Найти тему

Свобода острова Сахалин.

«Над Сахалином низко облака,
И я живу над сопкой спозаранку,
Показываю солнце рыбакам
И шлю его тебе на Якиманку.
В краю, где спорят волны и ветра,
Живут немногословные мужчины,
И острова, как будто сейнера,
В Россию возвращаются с путины…» Михаил Танич.

«Начальный миг Свободы, когда узник жмурится на солнце, как крот в оконце своей норы. Первые шаги ребенка прочь от родного дома. О этот миг Свободы!..» Джим Моррисон.

Остров Сахалин… Последнее время я много пишу о свободе. А еще о либерализме и либералах. Высказывая и свое отношение к последнему явлению. Привлекая на свою сторону классиков марксизма-ленинизма, которые тоже либералов не жаловали, считая их людьми бессмысленными и бесполезными, теми, с кем «каши не сваришь», не говоря уж про любой более или менее серьезный бизнес, серьезное дело. Приводя в своих статьях многочисленные иллюстрации сегодняшнего либерала, который кроме жалости и омерзения у нормальных, я имею ввиду, сильных, жизнелюбивых людей не вызывает.

Прежде всего, как показывает мой опыт и практика изучения человеческих отношений через сторителлинг, свобода, это не «доступность любых желаний отдельного человека или группы людей», но, «ответственность за разрешенные себе права». Эти права, как правило, выходят за рамки общепринятых и общеразрешенных. Поэтому за «свободой» сразу следует следующий этап социального развития – «власть». Либо не будет никакой свободы. О чем не многие задумываются. Но, сейчас не об этом.

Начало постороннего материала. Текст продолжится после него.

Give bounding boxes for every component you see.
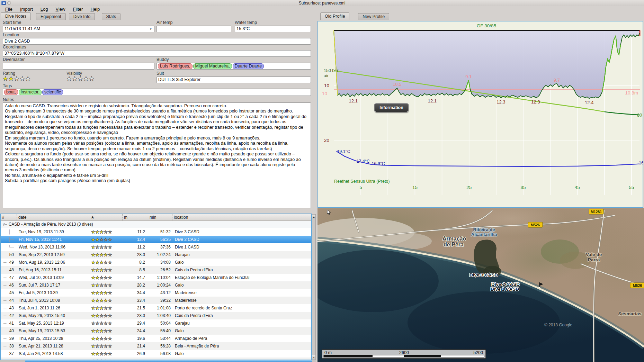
dive-row[interactable]: ─36Sun, Jan 20, 2013 12:33★★★★★21.758:36… bbox=[1, 358, 311, 360]
menu-view[interactable]: View bbox=[53, 6, 69, 13]
star-empty-icon[interactable]: ★ bbox=[72, 75, 78, 82]
map-canvas[interactable]: Armaçãode PêraRibeira deAlcantarilhaVale… bbox=[317, 208, 644, 362]
svg-text:Vale de: Vale de bbox=[586, 252, 602, 257]
tab-equipment[interactable]: Equipment bbox=[36, 13, 66, 20]
tag-pill[interactable]: boat, bbox=[4, 89, 18, 95]
dive-rating-stars: ★★★★★ bbox=[89, 275, 122, 280]
svg-text:Parra: Parra bbox=[588, 257, 600, 262]
star-filled-icon[interactable]: ★ bbox=[3, 75, 8, 82]
collapse-icon[interactable]: v– bbox=[3, 222, 7, 227]
dive-date: Wed, Jul 10, 2013 13:09 bbox=[17, 275, 89, 280]
dive-row[interactable]: └─Wed, Nov 13, 2013 11:06★★★★★11.237:36D… bbox=[1, 243, 311, 251]
dive-date: Sun, Apr 21, 2013 11:28 bbox=[17, 344, 89, 349]
dive-row[interactable]: ─43Sat, Jun 1, 2013 11:26★★★★★21.51:01:0… bbox=[1, 304, 311, 312]
buddy-pill[interactable]: Duarte Duarte bbox=[233, 63, 264, 69]
star-empty-icon[interactable]: ★ bbox=[78, 75, 83, 82]
tab-dive-notes[interactable]: Dive Notes bbox=[1, 12, 31, 20]
dive-list-header[interactable]: #date★mminlocation bbox=[1, 214, 311, 221]
buddy-field[interactable]: Luís Rodrigues,Miguel Madureira,Duarte D… bbox=[156, 63, 311, 70]
location-label: Location bbox=[3, 33, 19, 37]
menu-filter[interactable]: Filter bbox=[70, 6, 86, 13]
information-tooltip[interactable]: Information bbox=[375, 103, 408, 112]
dive-row[interactable]: ├─Tue, Nov 19, 2013 11:39★★★★★11.251:32D… bbox=[1, 228, 311, 236]
dive-profile-chart[interactable]: 10.8m10150 barair8019.1°C17.4°C16.9°C161… bbox=[318, 21, 643, 207]
suit-field[interactable]: DUI TLS 350 Explorer bbox=[156, 76, 311, 83]
dive-rating-stars: ★★★★★ bbox=[89, 313, 122, 318]
tab-old-profile[interactable]: Old Profile bbox=[320, 12, 349, 20]
divemaster-field[interactable] bbox=[3, 63, 154, 70]
buddy-pill[interactable]: Luís Rodrigues, bbox=[158, 63, 193, 69]
dive-row[interactable]: ─39Thu, Apr 25, 2013 10:28★★★★★19.653:44… bbox=[1, 335, 311, 342]
menu-log[interactable]: Log bbox=[37, 6, 51, 13]
tag-pill[interactable]: instructor, bbox=[19, 89, 42, 95]
dive-duration: 26:52 bbox=[148, 268, 172, 272]
tags-field[interactable]: boat,instructor,scientific bbox=[3, 89, 311, 96]
star-empty-icon[interactable]: ★ bbox=[14, 75, 20, 82]
star-empty-icon[interactable]: ★ bbox=[66, 75, 72, 82]
dive-row[interactable]: ─37Sat, Jan 26, 2013 14:58★★★★★26.956:08… bbox=[1, 350, 311, 358]
dive-site-map[interactable]: Armaçãode PêraRibeira deAlcantarilhaVale… bbox=[317, 208, 644, 362]
scroll-down-icon[interactable]: ▼ bbox=[312, 355, 315, 360]
column-header-min[interactable]: min bbox=[148, 214, 172, 220]
dive-duration: 55:40 bbox=[148, 328, 172, 333]
svg-text:17.4°C: 17.4°C bbox=[357, 159, 370, 164]
svg-text:Reefnet Sensus Ultra (Preto): Reefnet Sensus Ultra (Preto) bbox=[334, 179, 390, 184]
dive-date: Tue, Nov 19, 2013 11:39 bbox=[17, 229, 89, 234]
dive-row[interactable]: ─41Sat, May 25, 2013 12:19★★★★★29.450:04… bbox=[1, 319, 311, 327]
dive-date: Sun, May 26, 2013 15:40 bbox=[17, 313, 89, 318]
dive-depth: 33.4 bbox=[122, 298, 148, 303]
buddy-pill[interactable]: Miguel Madureira, bbox=[193, 63, 232, 69]
column-header-num[interactable]: # bbox=[1, 214, 17, 220]
dive-duration: 56:08 bbox=[148, 351, 172, 356]
star-empty-icon[interactable]: ★ bbox=[20, 75, 25, 82]
notes-textarea[interactable]: Aula do curso CASD. Transectos c/video e… bbox=[3, 102, 311, 208]
coordinates-field[interactable]: 37°05'23.460"N 8°20'47.879"W bbox=[3, 50, 311, 57]
star-filled-icon[interactable]: ★ bbox=[8, 75, 14, 82]
dive-row[interactable]: ─49Mon, Aug 19, 2013 12:06★★★★★8.234:08G… bbox=[1, 259, 311, 266]
visibility-stars[interactable]: ★★★★★ bbox=[66, 76, 95, 82]
rating-stars[interactable]: ★★★★★ bbox=[3, 76, 31, 82]
trip-header-row[interactable]: v–CASD - Armação de Pêra, Nov 2013 (3 di… bbox=[1, 221, 311, 228]
dive-row[interactable]: ─45Fri, Jul 5, 2013 10:39★★★★★34.443:12M… bbox=[1, 289, 311, 297]
scrollbar-thumb[interactable] bbox=[25, 360, 312, 362]
svg-text:M526: M526 bbox=[633, 283, 642, 288]
star-empty-icon[interactable]: ★ bbox=[83, 75, 89, 82]
menu-import[interactable]: Import bbox=[17, 6, 36, 13]
dive-location: Galo bbox=[172, 283, 311, 288]
location-field[interactable]: Dive 2 CASD bbox=[3, 38, 311, 45]
tab-stats[interactable]: Stats bbox=[102, 13, 121, 20]
column-header-m[interactable]: m bbox=[122, 214, 148, 220]
star-empty-icon[interactable]: ★ bbox=[25, 75, 31, 82]
dive-list-table[interactable]: #date★mminlocationv–CASD - Armação de Pê… bbox=[0, 214, 312, 360]
dive-row[interactable]: ─42Sun, May 26, 2013 15:40★★★★★23.01:03:… bbox=[1, 312, 311, 319]
water-temp-field[interactable]: 15.3°C bbox=[235, 26, 311, 32]
start-time-combobox[interactable]: 11/15/13 11:41 AM ∨ bbox=[3, 26, 154, 32]
tag-pill[interactable]: scientific bbox=[42, 89, 63, 95]
dive-location: Dive 1 CASD bbox=[172, 245, 311, 250]
dive-list-vertical-scrollbar[interactable]: ▲ ▼ bbox=[312, 214, 316, 360]
dive-depth: 23.0 bbox=[122, 313, 148, 318]
column-header-date[interactable]: date bbox=[17, 214, 89, 220]
column-header-location[interactable]: location bbox=[172, 214, 311, 220]
dive-profile-panel[interactable]: 10.8m10150 barair8019.1°C17.4°C16.9°C161… bbox=[317, 21, 643, 208]
star-empty-icon[interactable]: ★ bbox=[89, 75, 95, 82]
dive-list-horizontal-scrollbar[interactable] bbox=[0, 360, 316, 362]
chevron-down-icon[interactable]: ∨ bbox=[148, 27, 153, 31]
dive-row[interactable]: ─50Sun, Sep 22, 2013 12:59★★★★★28.01:02:… bbox=[1, 251, 311, 259]
dive-row[interactable]: ├─Fri, Nov 15, 2013 11:41★★★★★12.456:35D… bbox=[1, 236, 311, 243]
tab-new-profile[interactable]: New Profile bbox=[358, 13, 389, 20]
dive-row[interactable]: ─44Thu, Jul 4, 2013 10:08★★★★★33.439:32M… bbox=[1, 297, 311, 304]
dive-row[interactable]: ─40Sun, May 19, 2013 15:53★★★★★24.455:40… bbox=[1, 327, 311, 335]
scroll-up-icon[interactable]: ▲ bbox=[312, 215, 315, 219]
menu-file[interactable]: File bbox=[2, 6, 16, 13]
dive-row[interactable]: ─38Sun, Apr 21, 2013 11:28★★★★★21.456:28… bbox=[1, 342, 311, 350]
menu-help[interactable]: Help bbox=[87, 6, 103, 13]
column-header-stars[interactable]: ★ bbox=[89, 214, 122, 220]
dive-row[interactable]: ─46Sun, Jul 7, 2013 17:17★★★★★28.21:00:2… bbox=[1, 281, 311, 289]
air-temp-field[interactable] bbox=[156, 26, 231, 32]
tab-dive-info[interactable]: Dive Info bbox=[69, 13, 95, 20]
dive-row[interactable]: ─47Wed, Jul 10, 2013 13:09★★★★★14.71:10:… bbox=[1, 274, 311, 281]
dive-row[interactable]: ─48Fri, Aug 16, 2013 15:11★★★★★8.526:52C… bbox=[1, 266, 311, 274]
dive-date: Thu, Apr 25, 2013 10:28 bbox=[17, 336, 89, 341]
dive-date: Sun, May 19, 2013 15:53 bbox=[17, 328, 89, 333]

Сейчас о свободе и острове Сахалин. Я уже писал, что наткнулся на произведение великого русского рассказчика Чехова «Остров Сахалин», до которого не многие поклонники Антон Палыча доходят в своей любви к писателю. Оно, это произведение, действительно, стоит особняком. Это… путевые заметки, в которых очень много публицистики и репортажа, очень много фактов и статистики. И очень мало историй, к которым читатель Чехова привык.

В 19 веке из этой территории Российской империи (было в истории острова и совместное владение им с Японией) решили сделать каторжную колонию. То есть развивать территорию, за счет ссыльных преступников. Естественно никто этим преступникам «особых условий» не создавал, а требования при этом предъявлял повышенные. И по строительству населенных пунктов и дорог между ними и по развитию сельского хозяйства в не самых приспособленных для этого условиях. Говоря простым языком, это был настоящий «земной Ад».

Но, это такой Ад, из которого есть надежда, хоть и очень маленькая, вернуться на землю. На материк. И во всех каторжанах эта надежда живет. А воплощают ее в жизнь не многие. Или те, кто пережил каторгу и обретя крестьянские права, имеет возможность беспрепятственного передвижения по всей территории Российской империи. Или беглые. И сложно сказать, в чем больше свободы, в способности пережить ад или в желании убежать из него.

В конце записок Чехова о Сахалине он пишет следующее: «Тоска по свободе овладевает некоторыми субъектами периодически и в этом отношении напоминает запой или падучую; рассказывают, будто она является в известное время года или месяца, так что благонадежные каторжные, чувствуя приближение припадка, всякий раз предупреждают о своем побеге начальство…» Это, наверное, лучшее и самое ясное, что можно было сказать о свободе.